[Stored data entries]
"""
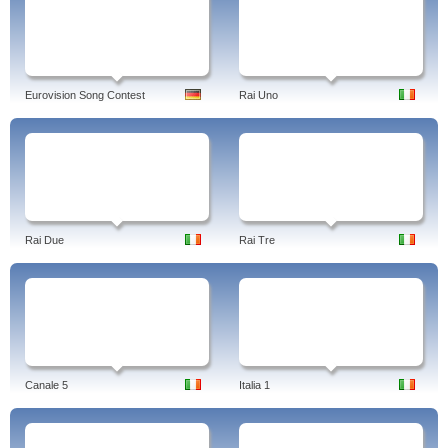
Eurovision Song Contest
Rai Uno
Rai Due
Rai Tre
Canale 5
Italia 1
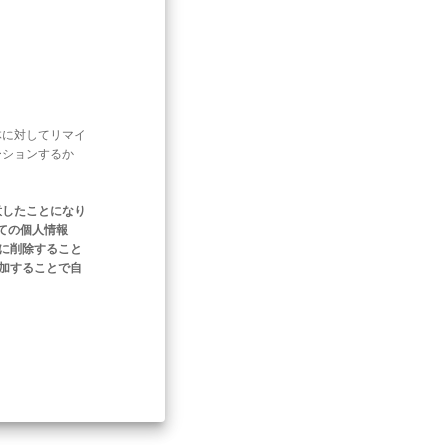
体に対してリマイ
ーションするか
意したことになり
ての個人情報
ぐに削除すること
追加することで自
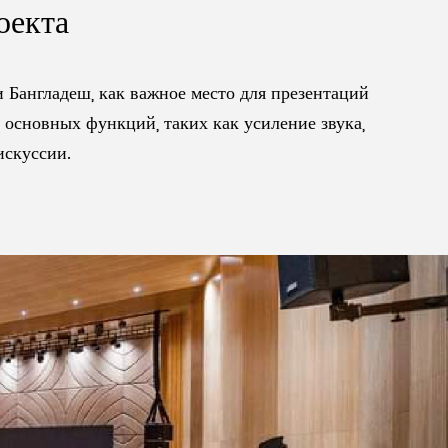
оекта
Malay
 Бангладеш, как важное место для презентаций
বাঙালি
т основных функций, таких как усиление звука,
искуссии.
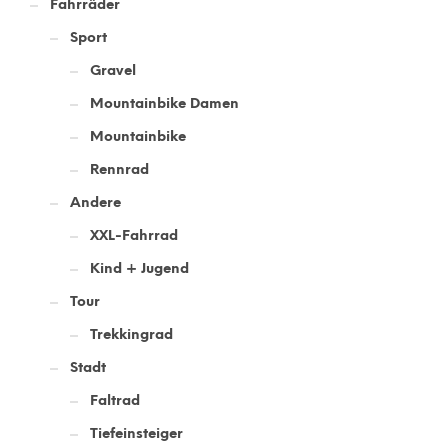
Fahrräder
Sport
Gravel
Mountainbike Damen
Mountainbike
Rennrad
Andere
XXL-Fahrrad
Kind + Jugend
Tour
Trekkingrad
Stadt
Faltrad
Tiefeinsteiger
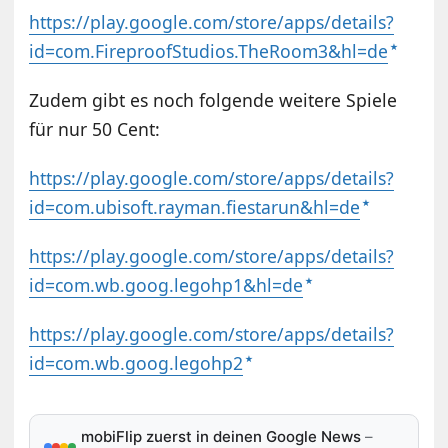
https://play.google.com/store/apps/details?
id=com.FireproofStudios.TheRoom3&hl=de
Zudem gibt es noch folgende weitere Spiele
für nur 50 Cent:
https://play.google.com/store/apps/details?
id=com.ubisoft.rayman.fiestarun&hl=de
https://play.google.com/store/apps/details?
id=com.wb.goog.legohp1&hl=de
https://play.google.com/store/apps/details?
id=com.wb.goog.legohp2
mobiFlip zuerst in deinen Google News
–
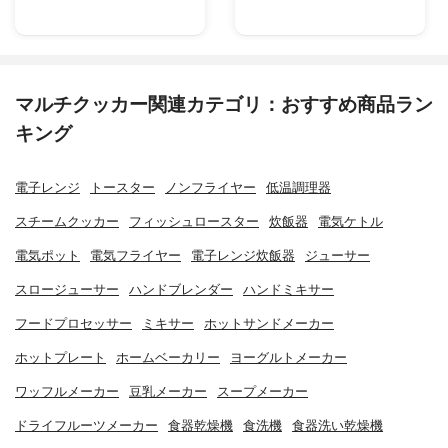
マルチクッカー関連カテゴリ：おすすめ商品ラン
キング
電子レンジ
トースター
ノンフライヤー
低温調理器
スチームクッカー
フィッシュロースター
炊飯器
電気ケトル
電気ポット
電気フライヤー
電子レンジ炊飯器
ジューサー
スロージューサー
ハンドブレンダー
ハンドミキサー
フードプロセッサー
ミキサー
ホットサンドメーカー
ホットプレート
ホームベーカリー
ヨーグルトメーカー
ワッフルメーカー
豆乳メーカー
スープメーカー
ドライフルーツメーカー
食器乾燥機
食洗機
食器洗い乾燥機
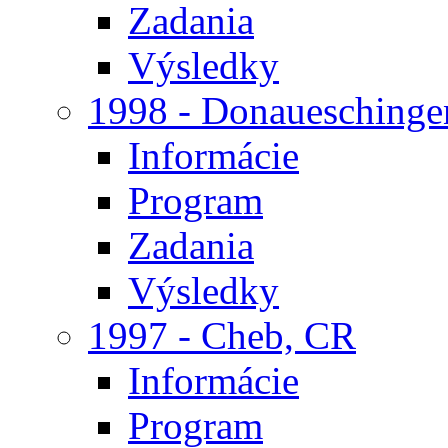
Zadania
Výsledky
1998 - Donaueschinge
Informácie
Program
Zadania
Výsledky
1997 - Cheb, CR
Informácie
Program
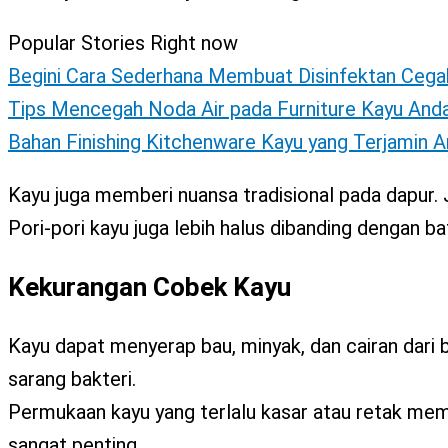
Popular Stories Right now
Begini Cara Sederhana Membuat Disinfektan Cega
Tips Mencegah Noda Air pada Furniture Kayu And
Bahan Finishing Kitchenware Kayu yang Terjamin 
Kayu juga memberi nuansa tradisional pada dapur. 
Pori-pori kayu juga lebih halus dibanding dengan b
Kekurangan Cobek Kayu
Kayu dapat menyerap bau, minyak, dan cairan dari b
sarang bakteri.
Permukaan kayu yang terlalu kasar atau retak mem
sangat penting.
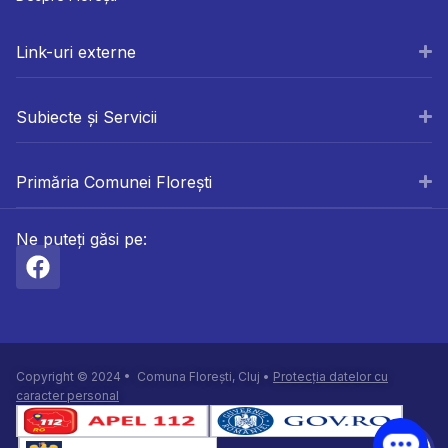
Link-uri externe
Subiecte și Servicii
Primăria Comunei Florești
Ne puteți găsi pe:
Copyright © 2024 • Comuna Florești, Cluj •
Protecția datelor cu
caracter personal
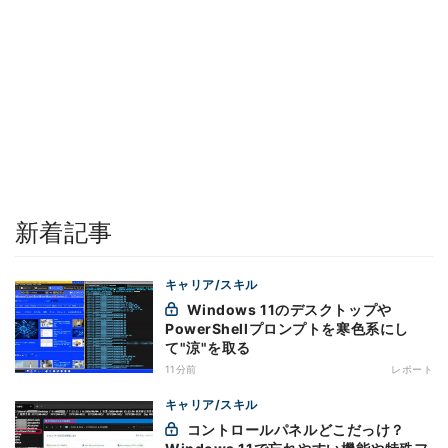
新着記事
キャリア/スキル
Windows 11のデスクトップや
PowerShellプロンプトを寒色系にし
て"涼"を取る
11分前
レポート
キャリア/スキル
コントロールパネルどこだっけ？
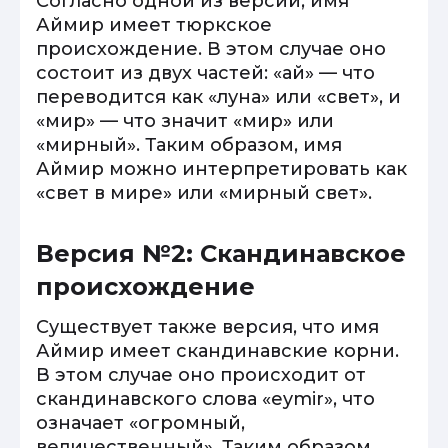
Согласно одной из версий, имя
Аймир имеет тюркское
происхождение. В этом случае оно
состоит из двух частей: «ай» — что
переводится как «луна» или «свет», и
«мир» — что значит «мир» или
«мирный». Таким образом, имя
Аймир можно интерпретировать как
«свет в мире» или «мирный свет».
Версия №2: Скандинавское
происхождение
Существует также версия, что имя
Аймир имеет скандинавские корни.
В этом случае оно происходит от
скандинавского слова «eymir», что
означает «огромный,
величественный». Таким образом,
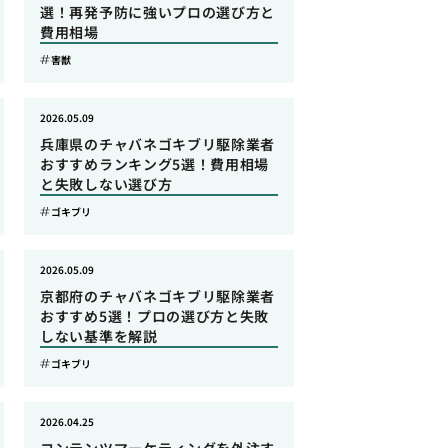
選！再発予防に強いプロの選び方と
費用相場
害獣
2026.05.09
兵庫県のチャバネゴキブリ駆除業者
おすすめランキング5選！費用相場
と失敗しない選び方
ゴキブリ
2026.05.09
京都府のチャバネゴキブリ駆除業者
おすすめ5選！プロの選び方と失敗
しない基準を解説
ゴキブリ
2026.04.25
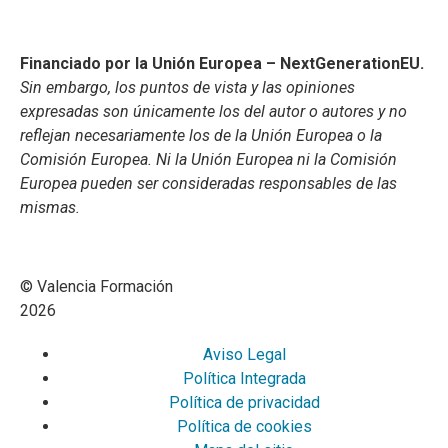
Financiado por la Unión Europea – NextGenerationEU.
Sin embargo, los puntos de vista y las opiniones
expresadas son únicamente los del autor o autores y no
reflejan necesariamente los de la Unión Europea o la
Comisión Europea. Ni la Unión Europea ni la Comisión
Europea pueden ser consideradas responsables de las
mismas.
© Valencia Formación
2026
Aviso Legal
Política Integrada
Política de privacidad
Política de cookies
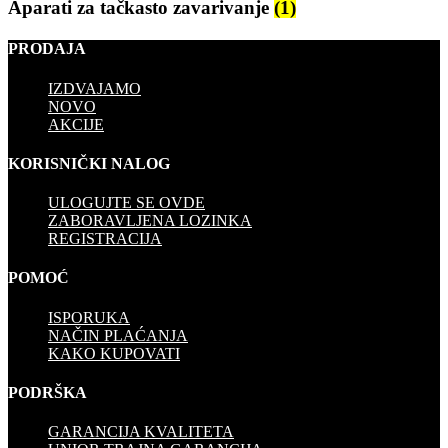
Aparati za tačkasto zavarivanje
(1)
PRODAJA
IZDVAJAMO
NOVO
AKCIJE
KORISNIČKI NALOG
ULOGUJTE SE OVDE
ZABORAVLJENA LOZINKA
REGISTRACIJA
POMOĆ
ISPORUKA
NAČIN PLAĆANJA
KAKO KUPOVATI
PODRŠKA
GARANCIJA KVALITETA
"""
"""
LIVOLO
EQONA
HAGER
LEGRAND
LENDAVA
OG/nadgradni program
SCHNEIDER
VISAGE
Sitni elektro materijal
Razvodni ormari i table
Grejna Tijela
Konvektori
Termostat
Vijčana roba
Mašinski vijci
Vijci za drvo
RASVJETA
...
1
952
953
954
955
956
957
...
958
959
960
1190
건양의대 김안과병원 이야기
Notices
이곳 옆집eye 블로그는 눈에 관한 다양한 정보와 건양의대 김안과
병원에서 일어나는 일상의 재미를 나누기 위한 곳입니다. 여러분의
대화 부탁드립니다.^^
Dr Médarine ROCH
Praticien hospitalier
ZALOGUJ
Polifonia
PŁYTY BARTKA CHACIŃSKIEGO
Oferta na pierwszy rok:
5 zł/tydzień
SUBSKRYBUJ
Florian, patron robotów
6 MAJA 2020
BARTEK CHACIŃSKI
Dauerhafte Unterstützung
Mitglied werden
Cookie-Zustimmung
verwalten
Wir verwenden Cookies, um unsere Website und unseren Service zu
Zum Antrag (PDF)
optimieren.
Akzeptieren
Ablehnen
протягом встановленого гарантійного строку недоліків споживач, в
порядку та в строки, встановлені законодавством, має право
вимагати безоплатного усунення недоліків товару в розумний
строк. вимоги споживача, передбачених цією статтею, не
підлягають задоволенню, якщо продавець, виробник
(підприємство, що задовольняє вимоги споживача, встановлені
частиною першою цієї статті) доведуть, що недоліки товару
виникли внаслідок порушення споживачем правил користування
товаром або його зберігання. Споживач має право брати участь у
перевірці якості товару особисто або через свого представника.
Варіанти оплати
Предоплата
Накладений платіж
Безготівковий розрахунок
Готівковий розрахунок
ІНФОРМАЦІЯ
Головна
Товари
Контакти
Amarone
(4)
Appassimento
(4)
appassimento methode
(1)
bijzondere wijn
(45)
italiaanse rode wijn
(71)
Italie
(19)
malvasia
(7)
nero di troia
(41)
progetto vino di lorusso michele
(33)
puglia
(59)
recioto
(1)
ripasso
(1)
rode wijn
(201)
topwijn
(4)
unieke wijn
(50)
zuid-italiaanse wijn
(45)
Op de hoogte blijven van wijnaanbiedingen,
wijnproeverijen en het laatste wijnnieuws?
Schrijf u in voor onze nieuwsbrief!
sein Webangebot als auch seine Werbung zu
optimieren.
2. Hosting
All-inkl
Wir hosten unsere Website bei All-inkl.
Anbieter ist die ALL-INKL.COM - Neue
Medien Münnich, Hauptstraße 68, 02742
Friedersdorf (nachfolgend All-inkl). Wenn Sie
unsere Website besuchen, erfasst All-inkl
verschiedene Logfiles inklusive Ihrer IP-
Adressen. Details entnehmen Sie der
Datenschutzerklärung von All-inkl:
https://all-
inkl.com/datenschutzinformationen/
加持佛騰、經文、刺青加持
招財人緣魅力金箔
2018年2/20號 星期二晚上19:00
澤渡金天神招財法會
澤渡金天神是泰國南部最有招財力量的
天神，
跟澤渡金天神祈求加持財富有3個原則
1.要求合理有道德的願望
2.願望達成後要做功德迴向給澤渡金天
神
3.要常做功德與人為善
"""
- **EXERCISE BRIEF**
Although the records above contain pictures, the copy must not; set down exactly the lines from the one with "Eurovision Song Contest" up to and including the one with "Tips Mencegah Noda".

- **ANSWER TO THE PROBLEM**
Eurovision Song Contest
Rai Uno
Rai Due
Rai Tre
Canale 5
Italia 1
体に対してリマイ
ーションするか
意したことになり
ての個人情報
ぐに削除すること
追加することで自
оекта
Malay
 Бангладеш, как важное место для презентаций
বাঙালি
т основных функций, таких как усиление звука,
искуссии.
Fahrräder
Sport
Gravel
Mountainbike Damen
Mountainbike
Rennrad
Andere
XXL-Fahrrad
Kind + Jugend
Tour
Trekkingrad
Stadt
Faltrad
Tiefeinsteiger
https://play.google.com/store/apps/details?
id=com.FireproofStudios.TheRoom3&hl=de
Zudem gibt es noch folgende weitere Spiele
für nur 50 Cent:
https://play.google.com/store/apps/details?
id=com.ubisoft.rayman.fiestarun&hl=de
https://play.google.com/store/apps/details?
id=com.wb.goog.legohp1&hl=de
https://play.google.com/store/apps/details?
id=com.wb.goog.legohp2
mobiFlip zuerst in deinen Google News
–
マルチクッカー関連カテゴリ：おすすめ商品ラン
キング
電子レンジ
トースター
ノンフライヤー
低温調理器
スチームクッカー
フィッシュロースター
炊飯器
電気ケトル
電気ポット
電気フライヤー
電子レンジ炊飯器
ジューサー
スロージューサー
ハンドブレンダー
ハンドミキサー
フードプロセッサー
ミキサー
ホットサンドメーカー
ホットプレート
ホームベーカリー
ヨーグルトメーカー
ワッフルメーカー
豆乳メーカー
スープメーカー
ドライフルーツメーカー
食器乾燥機
食洗機
食器洗い乾燥機
Zadania
Výsledky
1998 - Donaueschinge
Informácie
Program
Zadania
Výsledky
1997 - Cheb, CR
Informácie
Program
Popular Stories Right now
Begini Cara Sederhana Membuat Disinfektan Cega
Tips Mencegah Noda Air pada Furniture Kayu And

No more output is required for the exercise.